Apache OpenNLP 2017 Year in Review
Summary
OpenNLP got off to a quick start in 2017 thanks to a 1.7.0 release on December 31, 2016. This version added support for Java 8 and set the tone for OpenNLP's 2017. In total, there were 7 releases in 2017. OpenNLP also got a new logo and website in 2017 with an updated look and easier navigation. OpenNLP also released its first model, a language detection model capable of identifying 103 languages. OpenNLP moved to GitHub for source management greatly simplifying the process of reviewing and merging pull requests.
Some features and improvements that were added to OpenNLP in 2017 include:
- A new language model CLI tool.
- Moses format support.
- CONLL-U format support.
- Language codes now are ISO 639-3 compliant.
- Many more unit tests.
- Prefix and suffix feature generators are now configurable.
- Learnable lemmatizer now returns all possible lemmas for a given word and part-of-speech tag.
- A new language detection component and trained language model.
- Evaluation tests now support ISO-639-3 language codes.
- Fixed handling of xml parsers used through out the package.
- New experimental API for word vectors and support for GloVe vector files.
- Added annotator notes to BratAnnotator.
- Add 20Newsgroups format support to the doccat component.
- Resolved concurrency issue in POS tagger.
Community Development
Apache OpenNLP has added 6 new committers and PMC members in 2017.
Talks and Presentations
Apache OpenNLP was presented at several events in 2017 and there will be more OpenNLP talks in 2018 across the world.
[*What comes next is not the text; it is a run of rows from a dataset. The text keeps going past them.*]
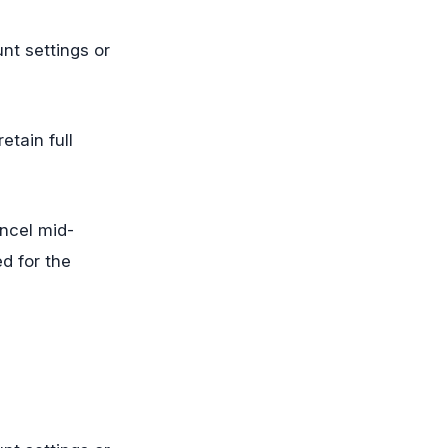
nt settings or
etain full
ncel mid-
d for the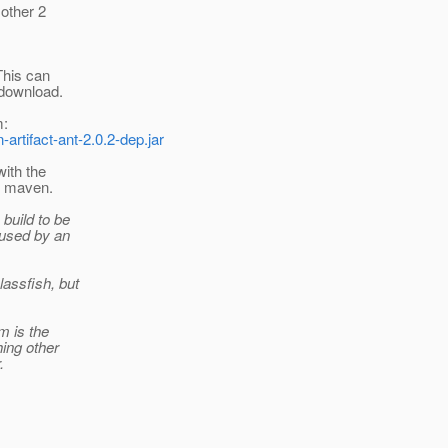
other 2
 This can
 download.
m:
rtifact-ant-2.0.2-dep.jar
ith the
g maven.
 build to be
aused by an
assfish, but
m is the
hing other
.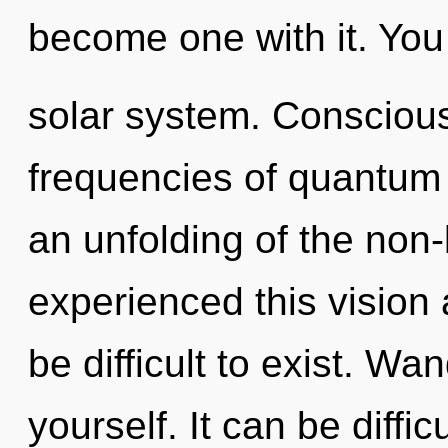
become one with it. You 
solar system. Conscious
frequencies of quantu
an unfolding of the non-
experienced this vision a
be difficult to exist. Wa
yourself. It can be diffi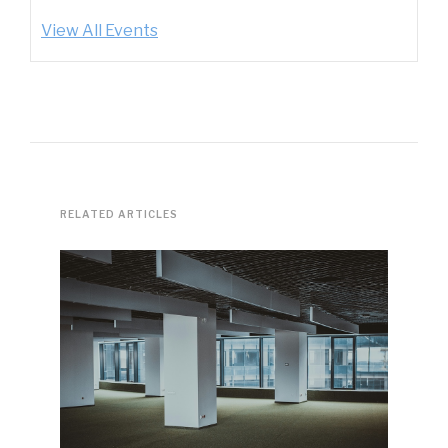
View All Events
RELATED ARTICLES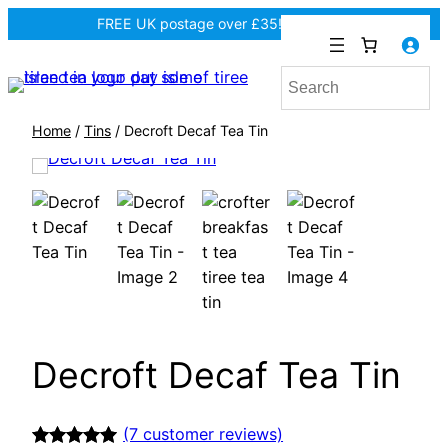
FREE UK postage over £35! |
In Tiree?
Home
/
Tins
/ Decroft Decaf Tea Tin
Decroft Decaf Tea Tin
(7 customer reviews)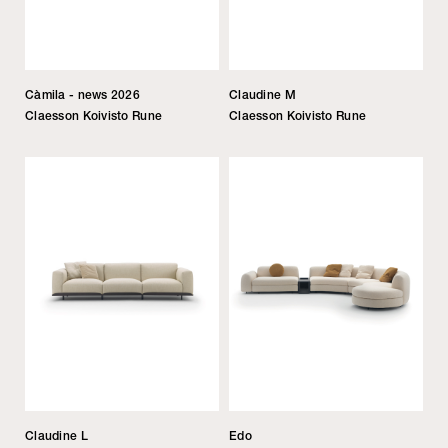
Càmila - news 2026
Claudine M
Claesson Koivisto Rune
Claesson Koivisto Rune
Claudine L
Edo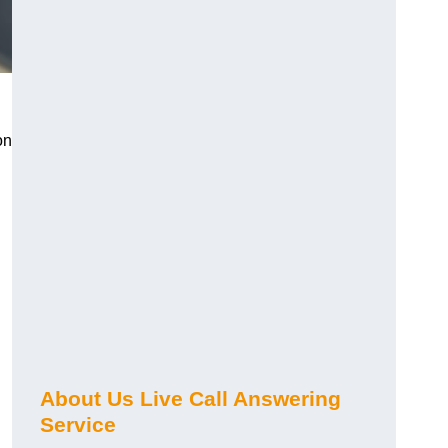
on
About Us Live Call Answering
Service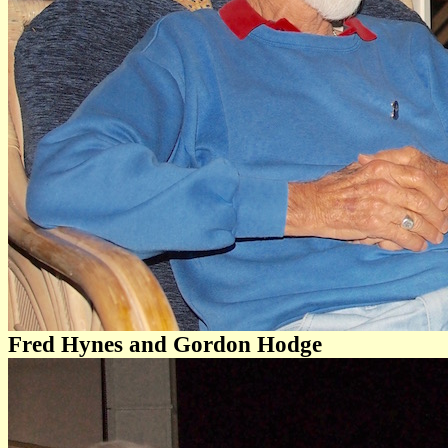
Fred Hynes and Gordon Hodge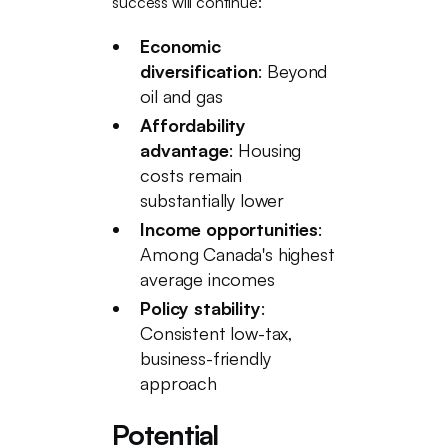
success will continue:
Economic
diversification
: Beyond
oil and gas
Affordability
advantage
: Housing
costs remain
substantially lower
Income opportunities
:
Among Canada's highest
average incomes
Policy stability
:
Consistent low-tax,
business-friendly
approach
Potential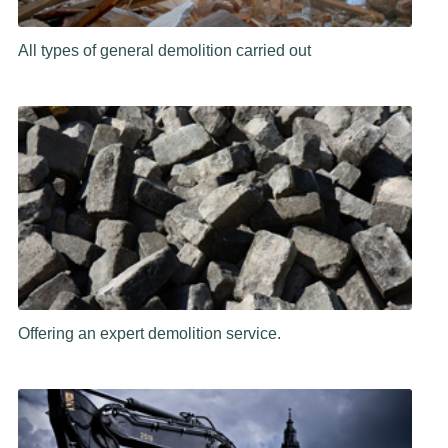
All types of general demolition carried out
Offering an expert demolition service.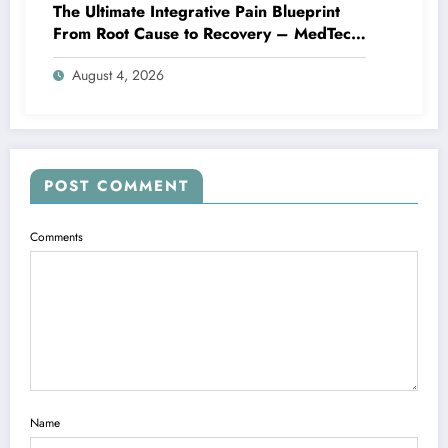
The Ultimate Integrative Pain Blueprint
From Root Cause to Recovery – MedTech
Engine
August 4, 2026
POST COMMENT
Comments
Name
- Deriving Actionable Insights from High Volume Media Streams by Peter Thygesen and Jörn Kottmann
- Embracing Diversity: Searching over multiple languages Tommaso Teofili and Suneel Marthi, Berlin Buzzwords, Berlin Germany, June 12, 2017
- A Deep Text Analysis System based on OpenNLP Boris Galitsky, ApacheCon Europe 2016, Seville Spain, November 2016
- It takes a Village to solve a Problem in Data Science Daniel Russ, Data Science Maryland Meetup, Laurel Maryland, June 19, 2017
- Large Scale Processing of Text Suneel Marthi, Hadoop Summit/DataWorks Summit, San Jose California, June 15, 2017
Releases
OpenNLP had 7 releases in 2017. They were:
- 1.8.4 - December 25, 2017
- 1.8.3 - October 26, 2017
- 1.8.2 - September 15, 2017
- 1.8.1 - July 8, 2017
- 1.8.0 - May 18, 2017
- 1.7.2 - February 4, 2017
- 1.7.1 - January 23, 2017
- 1.7.0 - December 31, 2016
Release Timeline
Models
The OpenNLP team was very excited to announce the language detection model's release on November 2, 2017. This model is capable of identifying 103 languages. The model is available for download from the OpenNLP website.
Activity
OpenNLP added 6 new committers and PMC members in 2017. There are currently 21 committers and 15 PMC members.
Tasks
- 289 JIRA tasks were closed in 2017.
- 346 JIRA tasks were opened in 2017.
Code
- There were 269 closed pull requests.
- There were 323 git commits throughout the year:
Notable Use of OpenNLP
OpenNLP powers an Air New Zealand Oscar chat bot.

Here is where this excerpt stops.